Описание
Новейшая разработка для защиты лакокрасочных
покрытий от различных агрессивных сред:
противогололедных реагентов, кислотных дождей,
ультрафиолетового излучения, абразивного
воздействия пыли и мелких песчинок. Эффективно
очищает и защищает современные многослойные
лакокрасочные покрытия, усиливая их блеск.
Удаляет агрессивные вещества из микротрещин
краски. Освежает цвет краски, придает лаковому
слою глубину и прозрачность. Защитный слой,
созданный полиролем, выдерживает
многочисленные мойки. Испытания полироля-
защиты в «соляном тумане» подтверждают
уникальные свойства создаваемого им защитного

INSTRUCTIONS TO FOLLOW | Reproduce the data in full. Nothing in it may be altered.

SOLUTION FOR THIS EXERCISE |
Описание
Новейшая разработка для защиты лакокрасочных
покрытий от различных агрессивных сред:
противогололедных реагентов, кислотных дождей,
ультрафиолетового излучения, абразивного
воздействия пыли и мелких песчинок. Эффективно
очищает и защищает современные многослойные
лакокрасочные покрытия, усиливая их блеск.
Удаляет агрессивные вещества из микротрещин
краски. Освежает цвет краски, придает лаковому
слою глубину и прозрачность. Защитный слой,
созданный полиролем, выдерживает
многочисленные мойки. Испытания полироля-
защиты в «соляном тумане» подтверждают
уникальные свойства создаваемого им защитного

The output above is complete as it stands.